ALBERTO BARRERA TYSZKA 07 de agosto de 2017
La
revolución bolivariana ya solo es una ficción narrativa, un relato que cada vez
se cuenta peor y resulta más inverosímil. No hay manera de que el oficialismo
esgrima un argumento más o menos coherente que pueda ser creíble, que tenga
algún gramo de dignidad. Cuando, en el acto de instalación de la nueva Asamblea
Nacional Constituyente, Delcy Rodríguez pregunta:“¿Juran ustedes defendernos de
las agresiones imperialistas de la derecha traidora?”, es imposible no recordar
que su gobierno donó medio millón de dólares para el evento de la toma de
posesión de Donald Trump. Cuando invoca a la democracia y al “poder
originario”, es imposible no pensar en todas las denuncias sobre el reciente
proceso electoral, empezando por el señalamiento de la agencia Reuters que
asegura que en la elección del domingo 30 de julio no llegaron a votar cuatro
millones de venezolanos. Cuando Rodríguez sentencia que la Constituyente llegó
“para hacer justicia”, es imposible no traer a la memoria todas las imágenes de
la represión salvaje que los militares han ejercido sobre los ciudadanos en los
últimos meses…Ya es evidente que, para “los hijos de Chávez”, la ideología no
es más que una puesta en escena. Ni son revolucionarios, ni son demócratas, ni
siquiera son de izquierda. El oficialismo no solo se ha quedado sin pueblo.

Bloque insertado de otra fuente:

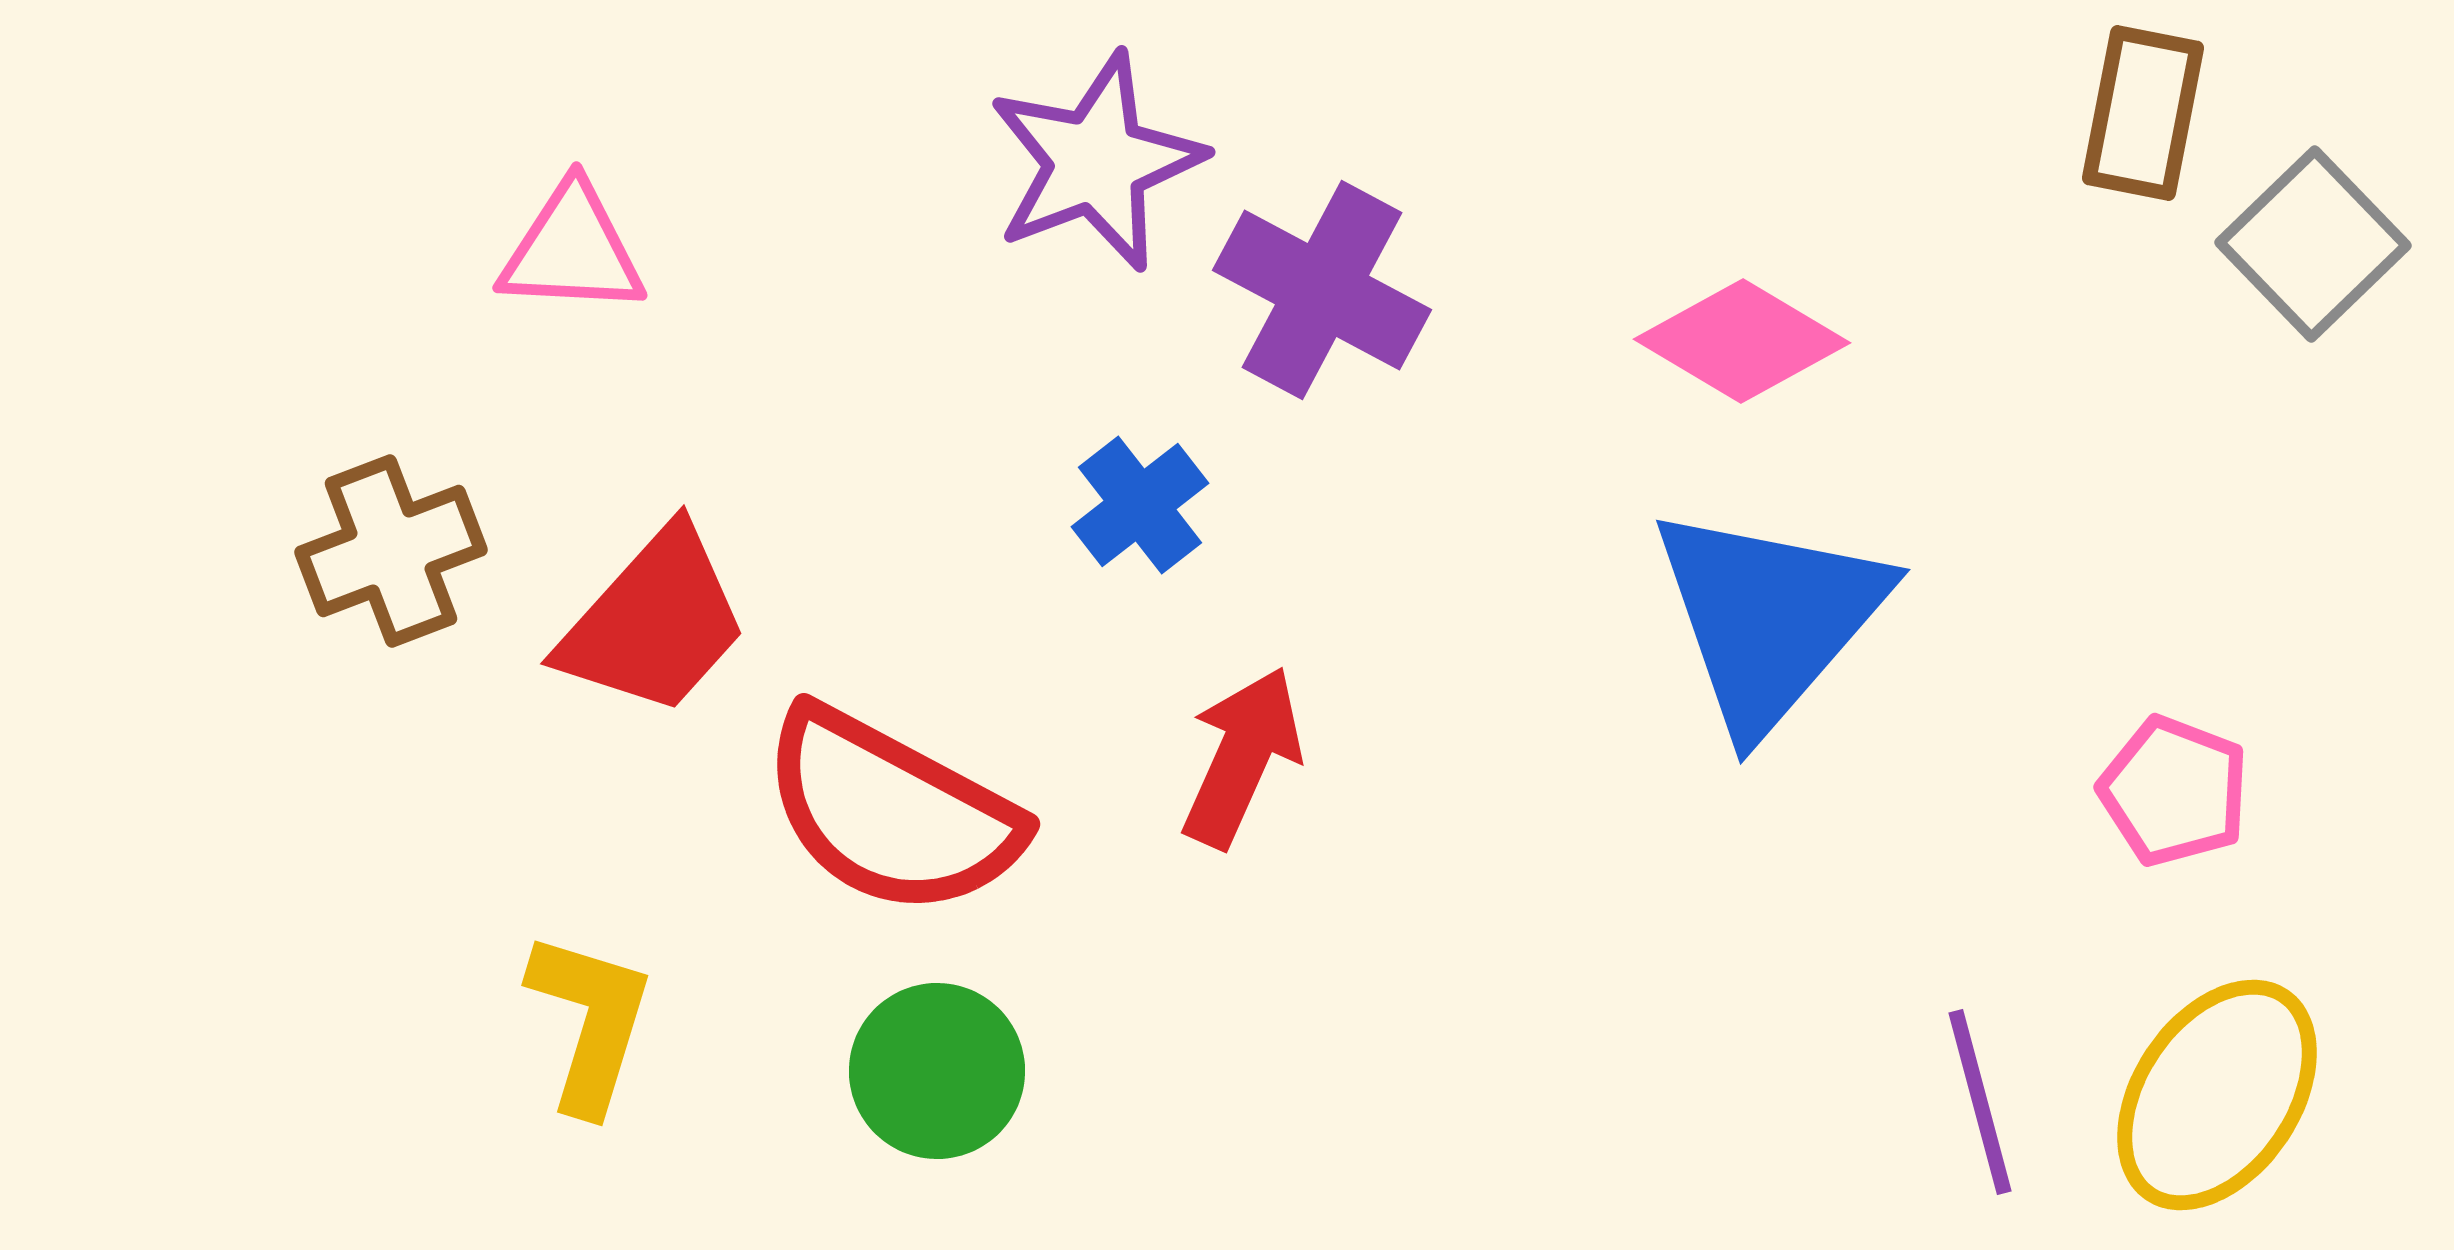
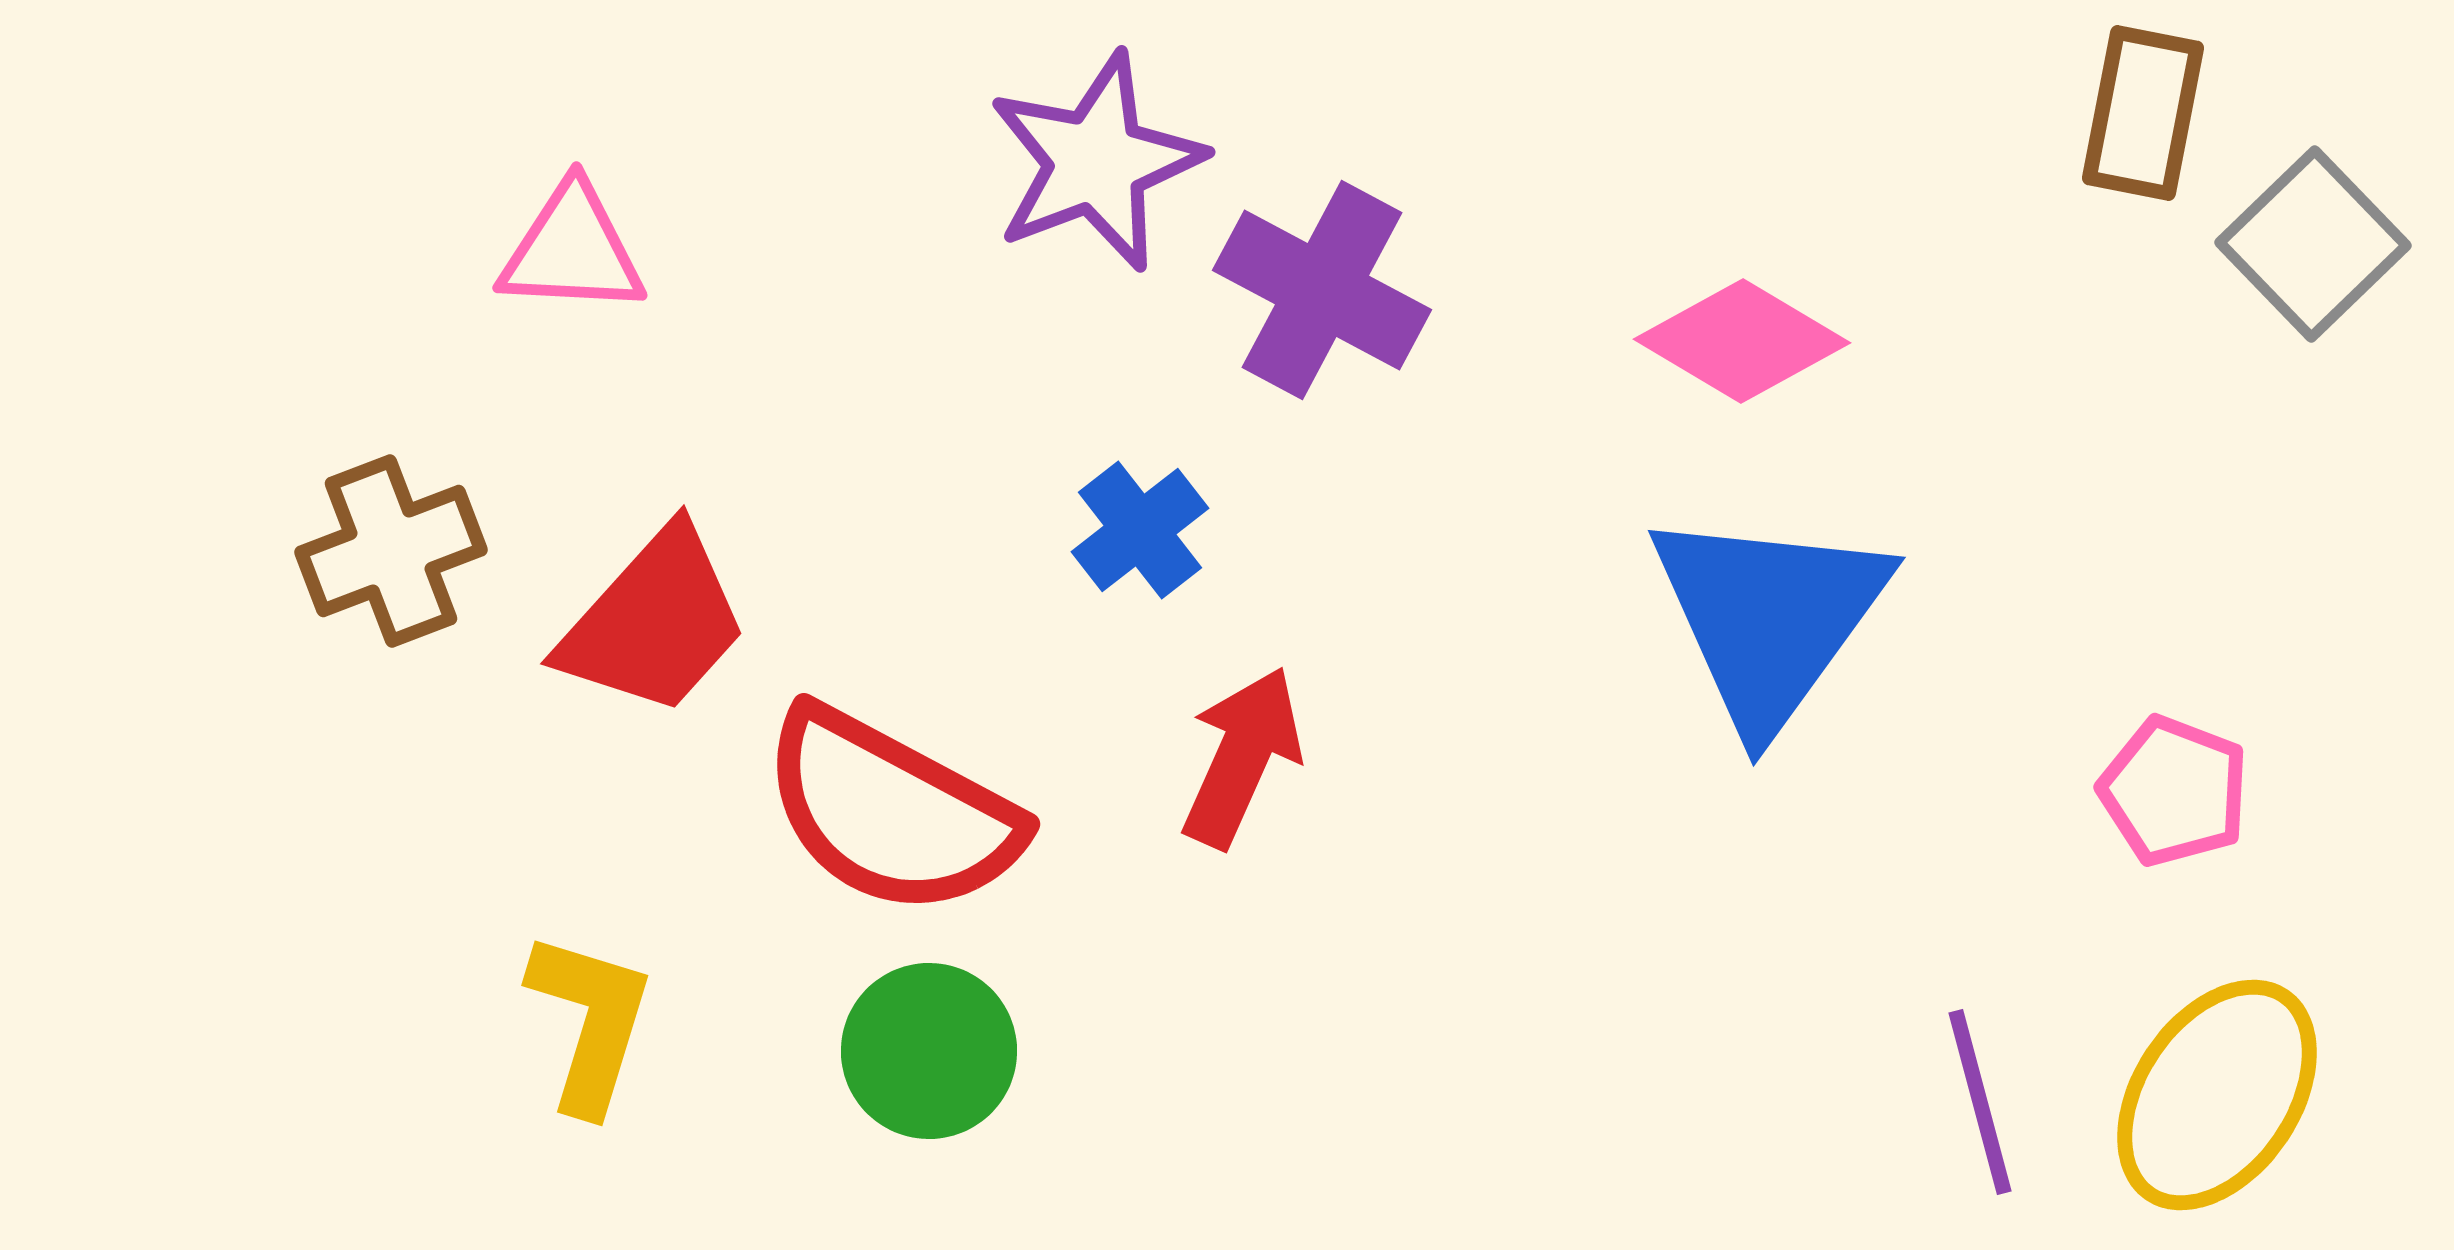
blue cross: moved 25 px down
blue triangle: rotated 5 degrees counterclockwise
green circle: moved 8 px left, 20 px up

También se quedó sin discurso.
De
hecho, Chávez ha pasado a ser ahora un personaje secundario. El intento de
crear un suceso simbólico, trayendo de vuelta su retrato al edificio del
Parlamento tampoco tuvo impacto, resonancia. El Comandante eterno ya funciona
como espectáculo. En los últimos dos años, Chávez también ha ido perdiendo
presencia y fuerza en la retórica del oficialismo. Solo es un fetiche
comercial, al parecer cada vez menos eficaz. La desideologización del
oficialismo es una de las consecuencias más palpables de todo este proceso.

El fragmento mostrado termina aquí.